# Tea is my savior



## Guest (Jan 6, 2014)

This isn't going to cure your DP by any means, but I just have to let someone know that I have found drinking tea makes me feel so much better for at least a few hours. I read something a few weeks ago that the natural ingredients in tea help nerve regrowth so I thought Id try it out. It has become my savior in times of need. If I drink tea before going out somewhere, I feel 75% normal while Im out and about. I have definitly found coffee to be my worst enemy, so for anyone who hasn't already discovered this, avoid it at all costs. Furthermore, caffeinated coffee doesn't make me more anxious, and wakes me up a little less dead as it should.

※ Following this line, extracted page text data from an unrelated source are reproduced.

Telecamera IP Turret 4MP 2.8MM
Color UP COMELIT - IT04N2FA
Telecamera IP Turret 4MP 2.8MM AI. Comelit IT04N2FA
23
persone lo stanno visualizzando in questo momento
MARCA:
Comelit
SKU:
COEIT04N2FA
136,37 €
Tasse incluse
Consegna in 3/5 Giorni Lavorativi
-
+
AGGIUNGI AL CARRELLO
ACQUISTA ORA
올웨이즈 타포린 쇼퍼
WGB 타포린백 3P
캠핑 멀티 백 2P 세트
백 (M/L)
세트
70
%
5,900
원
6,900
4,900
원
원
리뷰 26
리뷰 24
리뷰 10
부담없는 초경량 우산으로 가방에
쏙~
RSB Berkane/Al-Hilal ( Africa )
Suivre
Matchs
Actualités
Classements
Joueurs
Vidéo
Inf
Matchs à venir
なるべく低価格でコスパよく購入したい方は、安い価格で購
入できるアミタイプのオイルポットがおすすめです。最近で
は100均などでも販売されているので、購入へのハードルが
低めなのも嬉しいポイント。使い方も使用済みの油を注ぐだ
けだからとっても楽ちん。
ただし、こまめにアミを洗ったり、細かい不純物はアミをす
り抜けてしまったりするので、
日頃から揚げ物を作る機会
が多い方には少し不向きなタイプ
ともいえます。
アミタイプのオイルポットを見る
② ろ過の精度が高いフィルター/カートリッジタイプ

That being said, I would advise against black tea, as this has the most most caffeine and did actually raise my anxiety. Green tea has worked best for me, and still has a little kick of energy. White tea is the least proccessed so it may have the most natural tea in it, but I haven't tried it many times so I can't be sure how much it helps. Herbal teas don't contain any real tea leaves, so I would advise sticking to one of these three options. But anyways, I hope this can make someone else's day just a little bit more bearable 

We're going to get through this guys


----------



## live1light (Oct 1, 2013)

Thanks for sharing, i've been a big fan of tea since all this started. It has gotten me through some tough times, of course with some concentration on the effects of the tea. 
I agree with you 100%. 

May I ask what brand you use?


----------



## Celestia (Oct 28, 2013)

I also agree. Tea is very helpful and very relaxing.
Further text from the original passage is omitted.